(Saved entries)
——

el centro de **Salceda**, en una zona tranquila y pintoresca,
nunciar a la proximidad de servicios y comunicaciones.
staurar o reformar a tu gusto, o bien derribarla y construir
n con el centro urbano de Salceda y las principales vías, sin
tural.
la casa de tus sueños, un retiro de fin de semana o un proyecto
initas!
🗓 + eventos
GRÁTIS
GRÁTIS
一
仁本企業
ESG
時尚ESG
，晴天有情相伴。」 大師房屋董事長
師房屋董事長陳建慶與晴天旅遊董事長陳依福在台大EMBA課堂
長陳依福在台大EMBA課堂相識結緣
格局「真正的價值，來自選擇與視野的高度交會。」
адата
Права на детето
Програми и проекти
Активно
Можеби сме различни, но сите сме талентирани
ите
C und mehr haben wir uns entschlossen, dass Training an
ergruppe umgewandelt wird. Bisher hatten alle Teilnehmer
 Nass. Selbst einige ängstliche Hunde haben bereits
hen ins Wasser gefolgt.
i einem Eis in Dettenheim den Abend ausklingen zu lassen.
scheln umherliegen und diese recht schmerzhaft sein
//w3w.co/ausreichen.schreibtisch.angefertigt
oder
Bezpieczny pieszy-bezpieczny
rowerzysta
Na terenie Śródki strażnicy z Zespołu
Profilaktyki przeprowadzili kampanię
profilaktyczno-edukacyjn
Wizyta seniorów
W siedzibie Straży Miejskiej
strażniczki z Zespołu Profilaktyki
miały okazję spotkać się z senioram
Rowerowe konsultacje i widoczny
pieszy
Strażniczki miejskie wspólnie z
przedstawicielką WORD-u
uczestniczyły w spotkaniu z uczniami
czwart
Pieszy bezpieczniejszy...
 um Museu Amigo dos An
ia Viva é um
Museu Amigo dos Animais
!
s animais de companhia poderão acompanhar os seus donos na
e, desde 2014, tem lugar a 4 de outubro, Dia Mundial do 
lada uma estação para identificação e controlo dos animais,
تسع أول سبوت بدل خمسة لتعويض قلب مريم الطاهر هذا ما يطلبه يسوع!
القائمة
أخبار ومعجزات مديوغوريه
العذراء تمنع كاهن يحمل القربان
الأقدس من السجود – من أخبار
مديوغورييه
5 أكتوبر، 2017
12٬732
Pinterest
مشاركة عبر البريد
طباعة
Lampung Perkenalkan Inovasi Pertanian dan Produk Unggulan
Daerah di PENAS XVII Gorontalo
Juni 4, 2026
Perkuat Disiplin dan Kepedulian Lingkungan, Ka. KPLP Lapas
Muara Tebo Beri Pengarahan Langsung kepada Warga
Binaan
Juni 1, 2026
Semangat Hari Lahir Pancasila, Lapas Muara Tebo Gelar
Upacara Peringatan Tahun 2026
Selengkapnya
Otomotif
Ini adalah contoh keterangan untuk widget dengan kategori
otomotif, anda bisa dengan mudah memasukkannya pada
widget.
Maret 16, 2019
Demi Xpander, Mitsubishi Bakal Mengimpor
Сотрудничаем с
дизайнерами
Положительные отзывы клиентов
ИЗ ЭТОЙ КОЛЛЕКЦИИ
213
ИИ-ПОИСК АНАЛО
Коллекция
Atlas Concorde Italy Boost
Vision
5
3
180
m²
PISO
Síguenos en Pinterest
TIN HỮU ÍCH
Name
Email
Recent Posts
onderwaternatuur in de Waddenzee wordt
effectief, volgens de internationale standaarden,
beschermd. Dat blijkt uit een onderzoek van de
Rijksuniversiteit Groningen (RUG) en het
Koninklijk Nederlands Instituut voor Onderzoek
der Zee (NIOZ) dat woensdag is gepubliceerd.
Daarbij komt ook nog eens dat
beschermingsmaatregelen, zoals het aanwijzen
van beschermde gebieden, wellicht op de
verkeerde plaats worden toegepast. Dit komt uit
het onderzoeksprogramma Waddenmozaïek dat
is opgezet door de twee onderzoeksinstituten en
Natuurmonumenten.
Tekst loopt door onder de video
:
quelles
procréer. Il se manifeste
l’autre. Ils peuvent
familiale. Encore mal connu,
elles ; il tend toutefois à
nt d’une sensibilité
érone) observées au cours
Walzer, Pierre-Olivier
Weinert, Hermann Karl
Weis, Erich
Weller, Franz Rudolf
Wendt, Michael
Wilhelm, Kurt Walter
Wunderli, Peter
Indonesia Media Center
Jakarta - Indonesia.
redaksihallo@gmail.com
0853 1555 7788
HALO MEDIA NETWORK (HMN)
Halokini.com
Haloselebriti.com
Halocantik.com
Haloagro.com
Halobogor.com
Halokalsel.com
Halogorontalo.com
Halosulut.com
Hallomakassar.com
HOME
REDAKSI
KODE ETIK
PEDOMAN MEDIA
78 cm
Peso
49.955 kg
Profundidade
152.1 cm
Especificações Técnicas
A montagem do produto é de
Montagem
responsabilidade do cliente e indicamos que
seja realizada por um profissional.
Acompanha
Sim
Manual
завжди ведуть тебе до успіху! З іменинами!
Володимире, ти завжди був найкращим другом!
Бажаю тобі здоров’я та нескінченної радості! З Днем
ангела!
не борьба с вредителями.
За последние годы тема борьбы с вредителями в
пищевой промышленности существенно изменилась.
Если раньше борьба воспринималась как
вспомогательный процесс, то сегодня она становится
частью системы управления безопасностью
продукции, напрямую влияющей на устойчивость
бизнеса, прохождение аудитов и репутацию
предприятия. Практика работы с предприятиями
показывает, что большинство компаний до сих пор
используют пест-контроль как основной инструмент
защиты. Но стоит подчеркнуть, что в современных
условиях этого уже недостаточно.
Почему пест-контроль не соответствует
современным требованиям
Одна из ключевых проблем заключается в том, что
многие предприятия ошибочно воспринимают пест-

——

Quote each line above in full, word for word.

- _Result of this task_
el centro de **Salceda**, en una zona tranquila y pintoresca,
nunciar a la proximidad de servicios y comunicaciones.
staurar o reformar a tu gusto, o bien derribarla y construir
n con el centro urbano de Salceda y las principales vías, sin
tural.
la casa de tus sueños, un retiro de fin de semana o un proyecto
initas!
🗓 + eventos
GRÁTIS
GRÁTIS
一
仁本企業
ESG
時尚ESG
，晴天有情相伴。」 大師房屋董事長
師房屋董事長陳建慶與晴天旅遊董事長陳依福在台大EMBA課堂
長陳依福在台大EMBA課堂相識結緣
格局「真正的價值，來自選擇與視野的高度交會。」
адата
Права на детето
Програми и проекти
Активно
Можеби сме различни, но сите сме талентирани
ите
C und mehr haben wir uns entschlossen, dass Training an
ergruppe umgewandelt wird. Bisher hatten alle Teilnehmer
 Nass. Selbst einige ängstliche Hunde haben bereits
hen ins Wasser gefolgt.
i einem Eis in Dettenheim den Abend ausklingen zu lassen.
scheln umherliegen und diese recht schmerzhaft sein
//w3w.co/ausreichen.schreibtisch.angefertigt
oder
Bezpieczny pieszy-bezpieczny
rowerzysta
Na terenie Śródki strażnicy z Zespołu
Profilaktyki przeprowadzili kampanię
profilaktyczno-edukacyjn
Wizyta seniorów
W siedzibie Straży Miejskiej
strażniczki z Zespołu Profilaktyki
miały okazję spotkać się z senioram
Rowerowe konsultacje i widoczny
pieszy
Strażniczki miejskie wspólnie z
przedstawicielką WORD-u
uczestniczyły w spotkaniu z uczniami
czwart
Pieszy bezpieczniejszy...
 um Museu Amigo dos An
ia Viva é um
Museu Amigo dos Animais
!
s animais de companhia poderão acompanhar os seus donos na
e, desde 2014, tem lugar a 4 de outubro, Dia Mundial do 
lada uma estação para identificação e controlo dos animais,
تسع أول سبوت بدل خمسة لتعويض قلب مريم الطاهر هذا ما يطلبه يسوع!
القائمة
أخبار ومعجزات مديوغوريه
العذراء تمنع كاهن يحمل القربان
الأقدس من السجود – من أخبار
مديوغورييه
5 أكتوبر، 2017
12٬732
Pinterest
مشاركة عبر البريد
طباعة
Lampung Perkenalkan Inovasi Pertanian dan Produk Unggulan
Daerah di PENAS XVII Gorontalo
Juni 4, 2026
Perkuat Disiplin dan Kepedulian Lingkungan, Ka. KPLP Lapas
Muara Tebo Beri Pengarahan Langsung kepada Warga
Binaan
Juni 1, 2026
Semangat Hari Lahir Pancasila, Lapas Muara Tebo Gelar
Upacara Peringatan Tahun 2026
Selengkapnya
Otomotif
Ini adalah contoh keterangan untuk widget dengan kategori
otomotif, anda bisa dengan mudah memasukkannya pada
widget.
Maret 16, 2019
Demi Xpander, Mitsubishi Bakal Mengimpor
Сотрудничаем с
дизайнерами
Положительные отзывы клиентов
ИЗ ЭТОЙ КОЛЛЕКЦИИ
213
ИИ-ПОИСК АНАЛО
Коллекция
Atlas Concorde Italy Boost
Vision
5
3
180
m²
PISO
Síguenos en Pinterest
TIN HỮU ÍCH
Name
Email
Recent Posts
onderwaternatuur in de Waddenzee wordt
effectief, volgens de internationale standaarden,
beschermd. Dat blijkt uit een onderzoek van de
Rijksuniversiteit Groningen (RUG) en het
Koninklijk Nederlands Instituut voor Onderzoek
der Zee (NIOZ) dat woensdag is gepubliceerd.
Daarbij komt ook nog eens dat
beschermingsmaatregelen, zoals het aanwijzen
van beschermde gebieden, wellicht op de
verkeerde plaats worden toegepast. Dit komt uit
het onderzoeksprogramma Waddenmozaïek dat
is opgezet door de twee onderzoeksinstituten en
Natuurmonumenten.
Tekst loopt door onder de video
:
quelles
procréer. Il se manifeste
l’autre. Ils peuvent
familiale. Encore mal connu,
elles ; il tend toutefois à
nt d’une sensibilité
érone) observées au cours
Walzer, Pierre-Olivier
Weinert, Hermann Karl
Weis, Erich
Weller, Franz Rudolf
Wendt, Michael
Wilhelm, Kurt Walter
Wunderli, Peter
Indonesia Media Center
Jakarta - Indonesia.
redaksihallo@gmail.com
0853 1555 7788
HALO MEDIA NETWORK (HMN)
Halokini.com
Haloselebriti.com
Halocantik.com
Haloagro.com
Halobogor.com
Halokalsel.com
Halogorontalo.com
Halosulut.com
Hallomakassar.com
HOME
REDAKSI
KODE ETIK
PEDOMAN MEDIA
78 cm
Peso
49.955 kg
Profundidade
152.1 cm
Especificações Técnicas
A montagem do produto é de
Montagem
responsabilidade do cliente e indicamos que
seja realizada por um profissional.
Acompanha
Sim
Manual
завжди ведуть тебе до успіху! З іменинами!
Володимире, ти завжди був найкращим другом!
Бажаю тобі здоров’я та нескінченної радості! З Днем
ангела!
не борьба с вредителями.
За последние годы тема борьбы с вредителями в
пищевой промышленности существенно изменилась.
Если раньше борьба воспринималась как
вспомогательный процесс, то сегодня она становится
частью системы управления безопасностью
продукции, напрямую влияющей на устойчивость
бизнеса, прохождение аудитов и репутацию
предприятия. Практика работы с предприятиями
показывает, что большинство компаний до сих пор
используют пест-контроль как основной инструмент
защиты. Но стоит подчеркнуть, что в современных
условиях этого уже недостаточно.
Почему пест-контроль не соответствует
современным требованиям
Одна из ключевых проблем заключается в том, что
многие предприятия ошибочно воспринимают пест-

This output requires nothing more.